Avec "circulent" et "flux perpétuel", le mouvement et la durée refusent les frontières entre chaque strate du vivant et font percevoir la solidarité générale de tous les organismes.

"Tout animal est + ou - homme ; tout minéral est + ou - plante ; toute plante est + ou - animal." : cette juxtaposition des "espèces" se convertit en une perméabilité universelle de la matière qui assimile les êtres dans un unique mouvement de régénération et de transformation permanente. Il y a là quelque chose de BAROQUE qui ruine la stabilité CLASSIQUE. Et c'est une apologie de l'indétermination qu'il s'agit, quand d'Alembert fusionne les 4 règnes (minéral, végétal, animal) et les 4 éléments (terre, eau, air, feu) qui divisaient normalement la matière.
L'évocation du ruban coloré que produit la machine du père Castel (jésuite qui avait inventé pour les sourds un clavecin oculaire où les notes correspondaient aux sept couleurs primitives) est utilisée afin de montrer que deux réalités, les couleurs et les sons, se substituent l'une à l'autre, tout en conservant la même fonction, ce qui montre que chacune n'a rien de spécifique : "rien n'est de l'essence d'un être particulier".
Cet exemple sert à introduire la
critique radicale de la notion d'individu à laquelle se livre ensuite le rêveur. Passage difficile à expliquer au milieu du texte : nous serions victimes de l'illusion qui nous fait croire que dès qu'un être possède certaines "qualités" précises, il en a le monopole et l'exclusivité. A cela d'Alembert oppose l'idée que rien n'est indivisible (= on peut tout diviser en éléments de même matière), et que par conséquent l'individu n'a qu'une proportion de telle ou telle qualité, et doit être fragmenté.
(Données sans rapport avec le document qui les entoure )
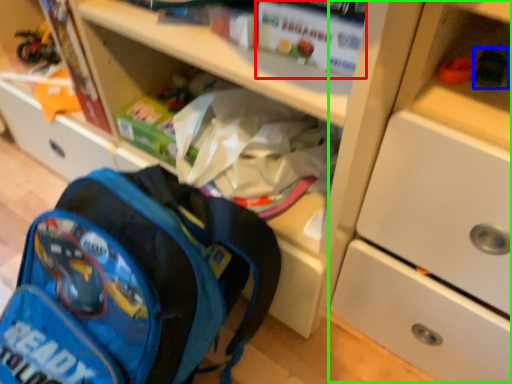 Question: Considering the real-world distances, which object is farthest from paperback book (highlighted by a red box)? toy (highlighted by a blue box) or cabinetry (highlighted by a green box)?

Choices:
 (A) toy
 (B) cabinetry

Answer: (B) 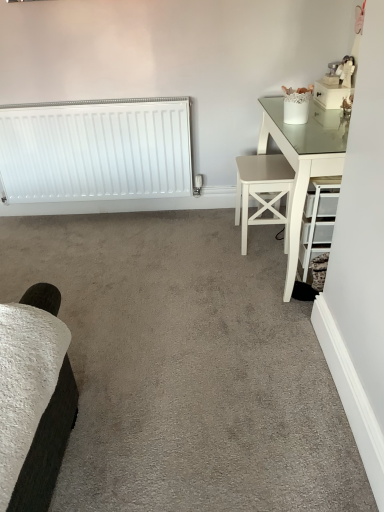 Locate an element on the screen. The image size is (384, 512). free space above white wood stool at right (from a real-world perspective) is located at coordinates (263, 162). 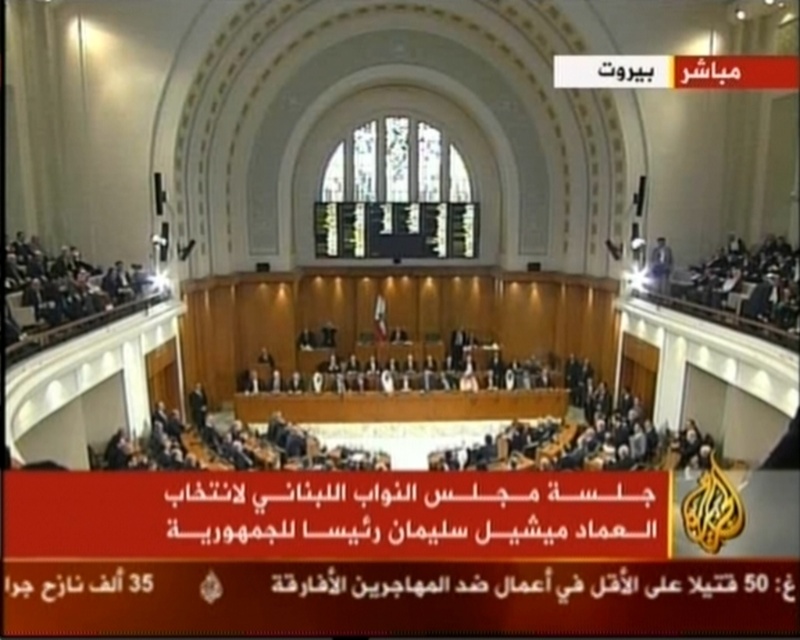 Between dark brown wooden chair at upper left and white glossy microphone at upper center, which one has less height?

white glossy microphone at upper center is shorter.

Is dark brown wooden chair at upper left to the right of white glossy microphone at upper center from the viewer's perspective?

No, dark brown wooden chair at upper left is not to the right of white glossy microphone at upper center.

Find the location of a particular element. The height and width of the screenshot is (640, 800). dark brown wooden chair at upper left is located at coordinates (66, 284).

The image size is (800, 640). I want to click on dark brown wooden chair at upper left, so click(66, 284). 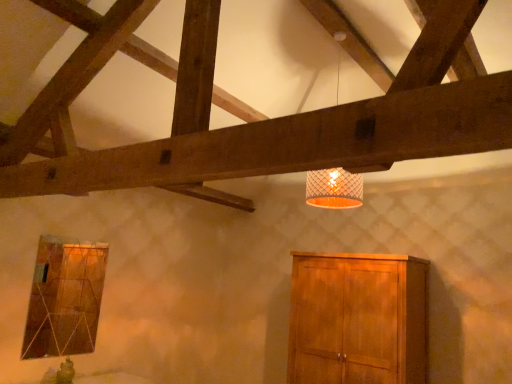 Question: Considering the positions of wooden cabinet at lower right and white mesh lampshade at upper center in the image, is wooden cabinet at lower right bigger or smaller than white mesh lampshade at upper center?

Choices:
 (A) big
 (B) small

Answer: (A)

Question: From the image's perspective, is wooden cabinet at lower right positioned above or below white mesh lampshade at upper center?

Choices:
 (A) above
 (B) below

Answer: (B)

Question: Which object is positioned farthest from the matte glass window at lower left?

Choices:
 (A) white mesh lampshade at upper center
 (B) wooden cabinet at lower right

Answer: (A)

Question: Which object is positioned closest to the wooden cabinet at lower right?

Choices:
 (A) white mesh lampshade at upper center
 (B) matte glass window at lower left

Answer: (A) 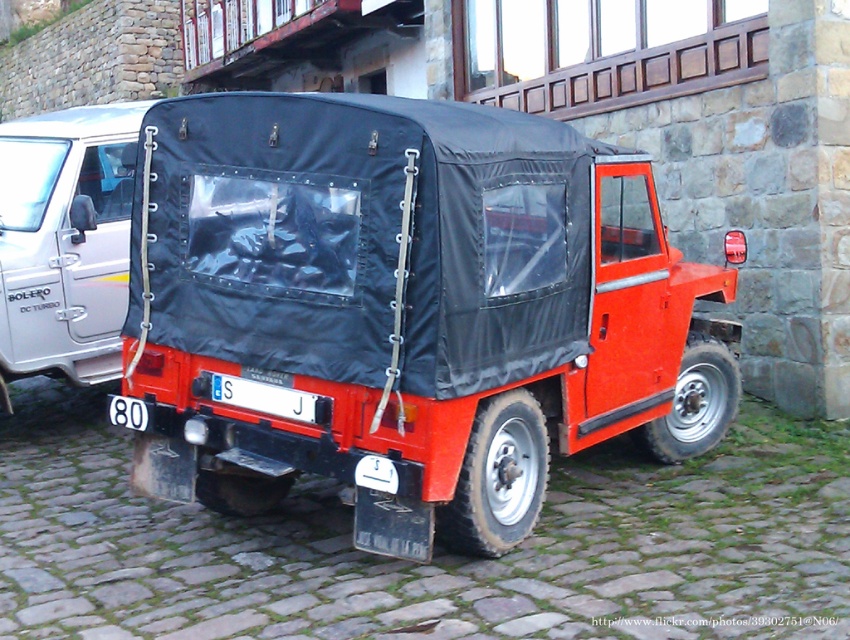 You are a pedestrian standing on the cobblestone street and want to cross to the other side. The matte black truck at center and the matte black car at right are parked. Which vehicle should you walk around to avoid the parked cars?

You should walk around the matte black truck at center because it is located below the matte black car at right, meaning it is closer to the curb and allows a safer path between the two parked vehicles.

You are standing in front of the vintage red vehicle on the cobblestone street. There are two points marked on the vehicle. The first point is at coordinates point (108, 182) and the second is at point (244, 388). If you were to reach out to touch both points, which point would you need to extend your arm further to reach?

You would need to extend your arm further to reach point (244, 388) because it is closer to you than point (108, 182), which is further away from you. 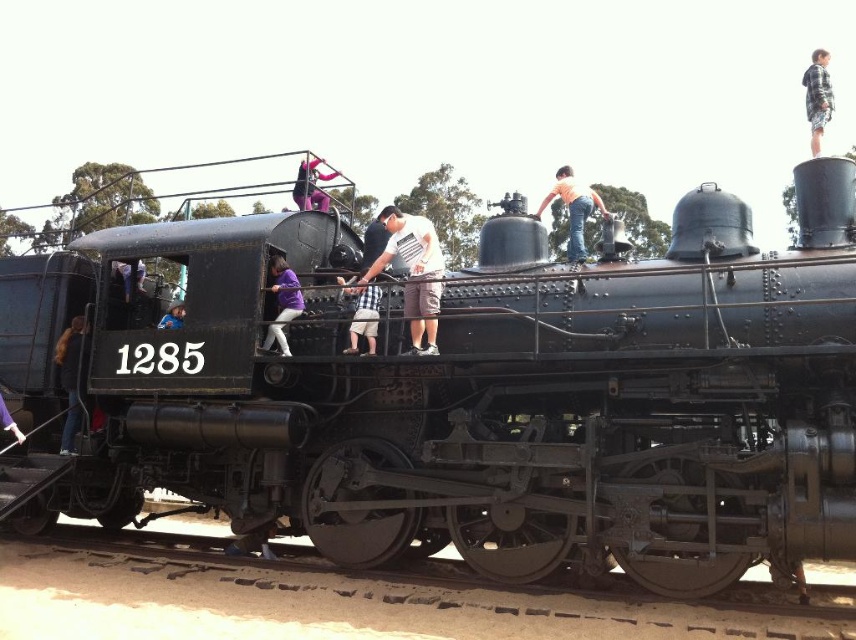 You are a photographer trying to capture a clear shot of both the purple matte shirt at center and the purple fabric pants at lower left. However, you notice that one is blocking the other. Which one is obstructing the view of the other?

The purple matte shirt at center is in front of the purple fabric pants at lower left, so it is obstructing the view of the purple fabric pants at lower left. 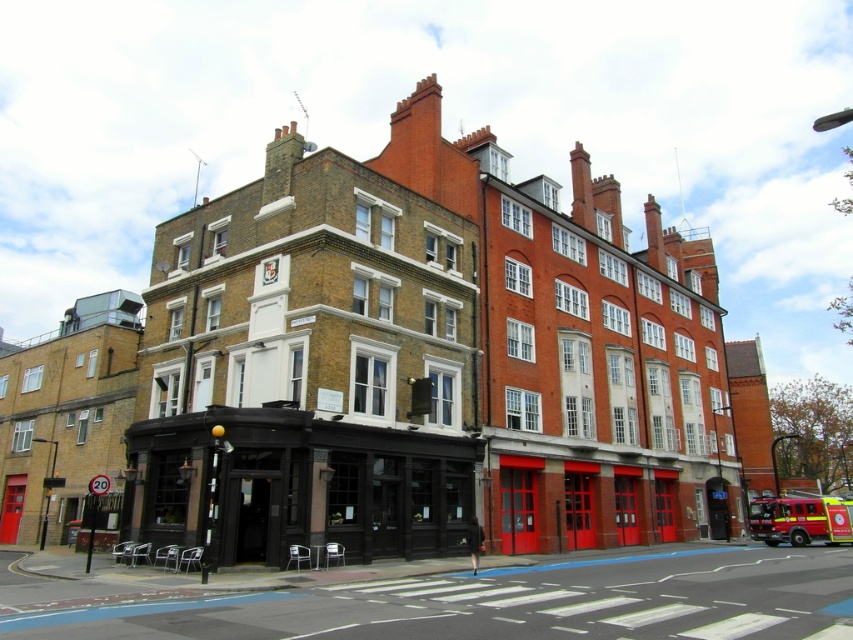 Question: Is brick building at center below brick building at left?

Choices:
 (A) yes
 (B) no

Answer: (B)

Question: Is brick building at left positioned in front of red matte fire truck at lower right?

Choices:
 (A) no
 (B) yes

Answer: (B)

Question: Which point is closer to the camera taking this photo?

Choices:
 (A) (41, 474)
 (B) (805, 497)

Answer: (A)

Question: Which object appears farthest from the camera in this image?

Choices:
 (A) brick building at center
 (B) red matte fire truck at lower right

Answer: (B)

Question: Does brick building at center come behind smooth asphalt road at lower center?

Choices:
 (A) yes
 (B) no

Answer: (A)

Question: Which object is positioned farthest from the red matte fire truck at lower right?

Choices:
 (A) brick building at left
 (B) smooth asphalt road at lower center
 (C) brick building at center

Answer: (A) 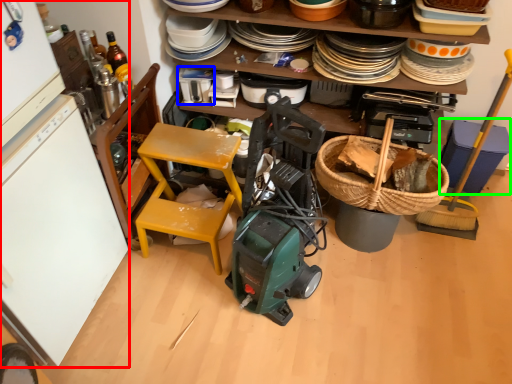 Question: Estimate the real-world distances between objects in this image. Which object is farther from refrigerator (highlighted by a red box), appliance (highlighted by a blue box) or appliance (highlighted by a green box)?

Choices:
 (A) appliance
 (B) appliance

Answer: (B) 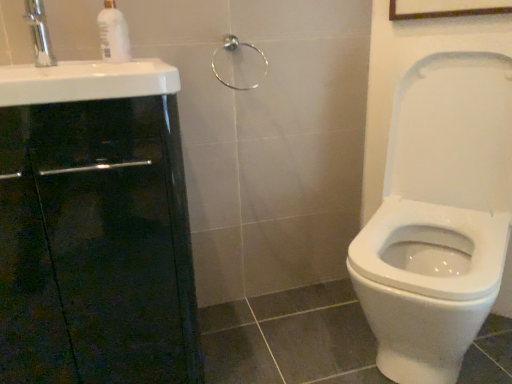 This screenshot has height=384, width=512. What are the coordinates of `silver metallic faucet at upper left` in the screenshot? It's located at (39, 33).

The width and height of the screenshot is (512, 384). What do you see at coordinates (86, 81) in the screenshot?
I see `white glossy sink at left` at bounding box center [86, 81].

What are the coordinates of `satin nickel towel ring at upper center` in the screenshot? It's located at (x=233, y=50).

Between black glossy cabinet at left and satin nickel towel ring at upper center, which one has less height?

With less height is satin nickel towel ring at upper center.

How far apart are black glossy cabinet at left and satin nickel towel ring at upper center?

black glossy cabinet at left and satin nickel towel ring at upper center are 26.46 inches apart.

How different are the orientations of black glossy cabinet at left and satin nickel towel ring at upper center in degrees?

The facing directions of black glossy cabinet at left and satin nickel towel ring at upper center are 0.0377 degrees apart.

The width and height of the screenshot is (512, 384). I want to click on screen door located on the left of satin nickel towel ring at upper center, so click(96, 245).

Is white glossy sink at left thinner than white glossy soap dispenser at upper left?

No, white glossy sink at left is not thinner than white glossy soap dispenser at upper left.

Is white glossy sink at left to the left of white glossy soap dispenser at upper left from the viewer's perspective?

Yes.

Between point (55, 78) and point (115, 23), which one is positioned behind?

Point (115, 23)

From the image's perspective, which is below, white glossy sink at left or white glossy soap dispenser at upper left?

white glossy sink at left appears lower in the image.

Visually, is black glossy cabinet at left positioned to the left or to the right of white glossy soap dispenser at upper left?

black glossy cabinet at left is to the left of white glossy soap dispenser at upper left.

From the image's perspective, between black glossy cabinet at left and white glossy soap dispenser at upper left, who is located below?

From the image's view, black glossy cabinet at left is below.

From a real-world perspective, is black glossy cabinet at left under white glossy soap dispenser at upper left?

Correct, in the physical world, black glossy cabinet at left is lower than white glossy soap dispenser at upper left.

Is the surface of black glossy cabinet at left in direct contact with white glossy soap dispenser at upper left?

No, black glossy cabinet at left is not beside white glossy soap dispenser at upper left.

From the image's perspective, is white glossy sink at left below black glossy cabinet at left?

Actually, white glossy sink at left appears above black glossy cabinet at left in the image.

Is the position of white glossy sink at left more distant than that of black glossy cabinet at left?

Yes, white glossy sink at left is further from the viewer.

Between point (4, 81) and point (166, 280), which one is positioned behind?

The point (166, 280) is behind.

Considering the positions of objects white glossy soap dispenser at upper left and black glossy cabinet at left in the image provided, who is more to the left, white glossy soap dispenser at upper left or black glossy cabinet at left?

black glossy cabinet at left.

From the picture: From the image's perspective, is white glossy soap dispenser at upper left located above or below black glossy cabinet at left?

Clearly, from the image's perspective, white glossy soap dispenser at upper left is above black glossy cabinet at left.

Considering the points (105, 44) and (24, 143), which point is in front, point (105, 44) or point (24, 143)?

The point (24, 143) is in front.

Between white glossy soap dispenser at upper left and black glossy cabinet at left, which one has smaller width?

Thinner between the two is white glossy soap dispenser at upper left.

Which object is positioned more to the left, satin nickel towel ring at upper center or white glossy sink at left?

white glossy sink at left.

Is point (215, 72) positioned before point (163, 75)?

No.

How distant is satin nickel towel ring at upper center from white glossy sink at left?

The distance of satin nickel towel ring at upper center from white glossy sink at left is 16.16 inches.

Is satin nickel towel ring at upper center next to white glossy sink at left and touching it?

No.

In the scene shown: From a real-world perspective, is white glossy soap dispenser at upper left over silver metallic faucet at upper left?

Yes, from a real-world perspective, white glossy soap dispenser at upper left is above silver metallic faucet at upper left.

Which is more to the left, white glossy soap dispenser at upper left or silver metallic faucet at upper left?

Positioned to the left is silver metallic faucet at upper left.

Is white glossy soap dispenser at upper left facing away from silver metallic faucet at upper left?

That's not correct — white glossy soap dispenser at upper left is not looking away from silver metallic faucet at upper left.

Does white glossy soap dispenser at upper left touch silver metallic faucet at upper left?

No, white glossy soap dispenser at upper left is not making contact with silver metallic faucet at upper left.

This screenshot has width=512, height=384. I want to click on shower that appears behind the black glossy cabinet at left, so click(x=233, y=50).

In the image, there is a white glossy soap dispenser at upper left. Where is `counter top below it (from the image's perspective)`? counter top below it (from the image's perspective) is located at coordinates (86, 81).

When comparing their distances from satin nickel towel ring at upper center, does white glossy sink at left or black glossy cabinet at left seem further?

black glossy cabinet at left lies further to satin nickel towel ring at upper center than the other object.

Looking at the image, which one is located further to silver metallic faucet at upper left, black glossy cabinet at left or white glossy soap dispenser at upper left?

black glossy cabinet at left.

When comparing their distances from white glossy soap dispenser at upper left, does white glossy sink at left or satin nickel towel ring at upper center seem closer?

Based on the image, white glossy sink at left appears to be nearer to white glossy soap dispenser at upper left.

Based on their spatial positions, is silver metallic faucet at upper left or satin nickel towel ring at upper center closer to white glossy soap dispenser at upper left?

silver metallic faucet at upper left.

Based on their spatial positions, is white glossy soap dispenser at upper left or silver metallic faucet at upper left closer to white glossy sink at left?

white glossy soap dispenser at upper left lies closer to white glossy sink at left than the other object.

Looking at the image, which one is located further to black glossy cabinet at left, satin nickel towel ring at upper center or white glossy sink at left?

The object further to black glossy cabinet at left is satin nickel towel ring at upper center.

Looking at the image, which one is located further to satin nickel towel ring at upper center, silver metallic faucet at upper left or white glossy sink at left?

The object further to satin nickel towel ring at upper center is silver metallic faucet at upper left.

Looking at the image, which one is located further to white glossy sink at left, black glossy cabinet at left or silver metallic faucet at upper left?

black glossy cabinet at left.

You are a GUI agent. You are given a task and a screenshot of the screen. Output one action in this format:
    pyautogui.click(x=<x>, y=<y>)
    Task: Click on the counter top between black glossy cabinet at left and satin nickel towel ring at upper center in the front-back direction
    Image resolution: width=512 pixels, height=384 pixels.
    Given the screenshot: What is the action you would take?
    click(x=86, y=81)

The height and width of the screenshot is (384, 512). I want to click on soap dispenser located between white glossy sink at left and satin nickel towel ring at upper center in the depth direction, so click(113, 34).

Locate an element on the screen. This screenshot has width=512, height=384. shower between white glossy soap dispenser at upper left and black glossy cabinet at left in the up-down direction is located at coordinates (233, 50).

The height and width of the screenshot is (384, 512). I want to click on counter top that lies between silver metallic faucet at upper left and black glossy cabinet at left from top to bottom, so click(86, 81). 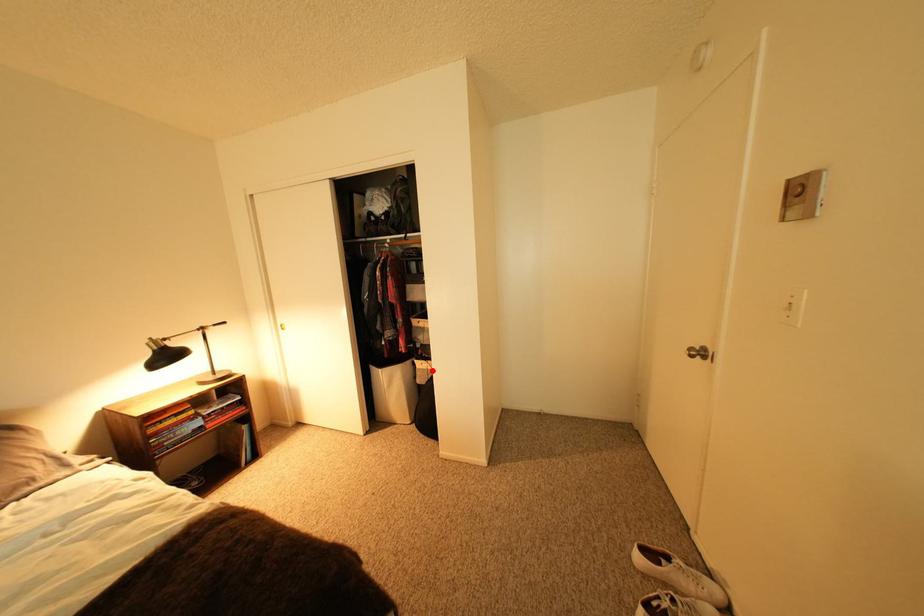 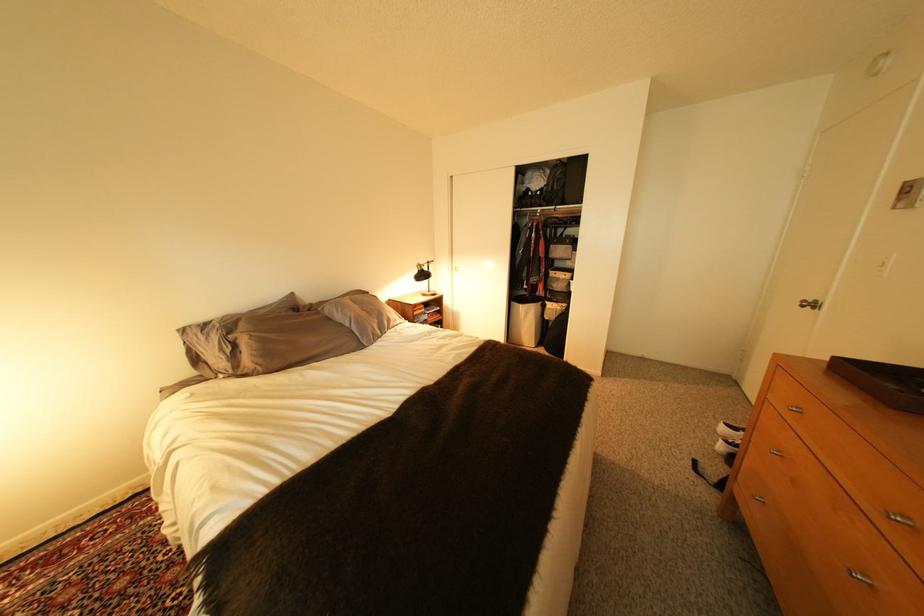 Find the pixel in the second image that matches the highlighted location in the first image.

(563, 310) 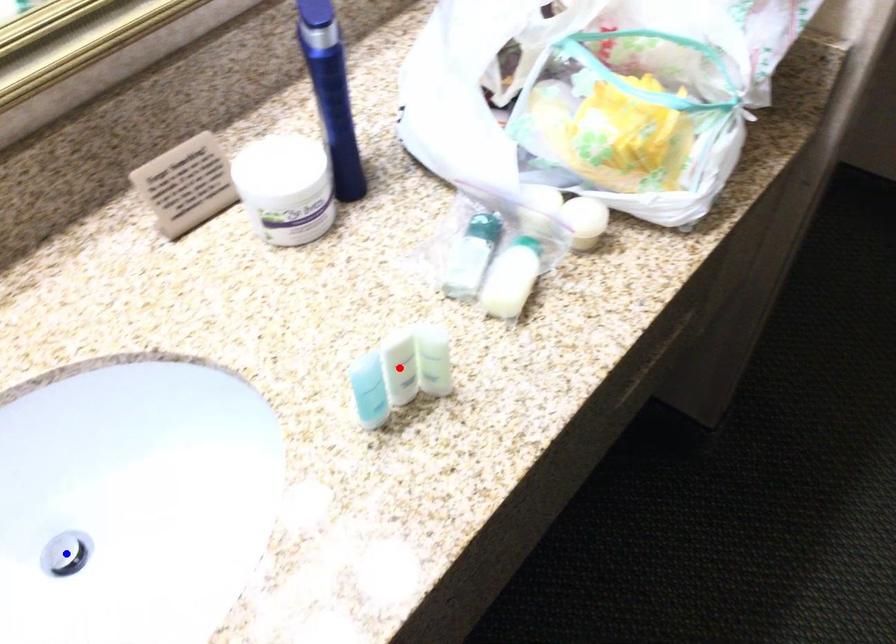 Question: In the image, two points are highlighted. Which point is nearer to the camera? Reply with the corresponding letter.

Choices:
 (A) blue point
 (B) red point

Answer: (B) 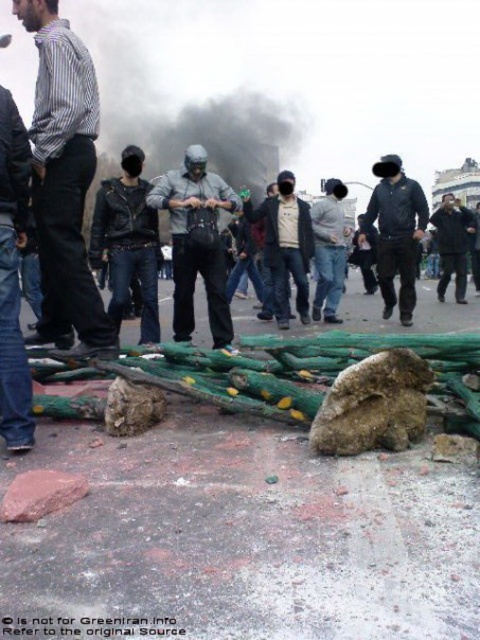 Who is lower down, denim jeans at left or dark gray jacket at center?

dark gray jacket at center is lower down.

Can you confirm if denim jeans at left is wider than dark gray jacket at center?

Yes, denim jeans at left is wider than dark gray jacket at center.

Does point (6, 333) lie in front of point (447, 218)?

Yes, it is.

At what (x,y) coordinates should I click in order to perform the action: click on denim jeans at left. Please return your answer as a coordinate pair (x, y). The height and width of the screenshot is (640, 480). Looking at the image, I should click on (12, 278).

Does gray matte helmet at center have a lesser height compared to dark gray jacket at center?

No.

Can you confirm if gray matte helmet at center is positioned to the left of dark gray jacket at center?

Correct, you'll find gray matte helmet at center to the left of dark gray jacket at center.

Which is behind, point (200, 269) or point (442, 282)?

Positioned behind is point (442, 282).

Image resolution: width=480 pixels, height=640 pixels. I want to click on gray matte helmet at center, so click(196, 243).

Does dark blue jacket at center have a greater height compared to dark gray jacket at center?

Correct, dark blue jacket at center is much taller as dark gray jacket at center.

Between point (360, 237) and point (453, 228), which one is positioned in front?

Positioned in front is point (453, 228).

Does point (371, 198) come closer to viewer compared to point (446, 252)?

A partir de ces arguments sur la diversité et la continuité des éléments de la matière (aucun "atome n'est semblable à un autre" ; "tout tient en nature, il est impossible qu'il y ait un vide dans la chaîne"), le raisonnement aboutit à l'idée que le seul individu que l'on puisse concevoir est l'univers dans sa totalité, car il est le seul à rassembler les atomes, divers et associés.
Et pour dénoncer l'absurdité de la notion classique d'individu, qui illustre l'illusion de prendre la partie pour le tout (une illusion métonymique, donc), le rêveur prend l'exemple de l'oiseau, dont pas plus l'aile que la plume n'a quelque chose d'individuel.
Enfin, la conclusion consiste à démolir la notion d'Essence d'une espèce ou d'un individu en invoquant la multiplicité des états par lesquels tout être passe au cours de son existence.
Rien n'est immuable ni éternel ; d'où l'interpellation des philosophes qui croient en la thèse contraire : "voyez votre première origine et votre fin dernière"… vous verrez que "tout est en un flux perpétuel…"
Bref, cet extrait d’un rêve où la ponctuation hésitante (points de suspension) mime le débit haché et monotone d’une parole dictée par l’inconscient est à l’opposé du délire et traduit une vérité philosophique qui n’est « une folie » que pour l’auditrice, Mlle de Lespinasse (dans la fiction de Diderot, auprès du docteur Bordeu), laquelle incarne la DOXA (c’est-à-dire l’opinion communément admise à l’époque) ne pouvant admettre un discours si en contradiction avec elle. Par ses remises en questions radicales, touchant à la science et la métaphysique, le Rêve est subversif dans la société du XVIIIème s.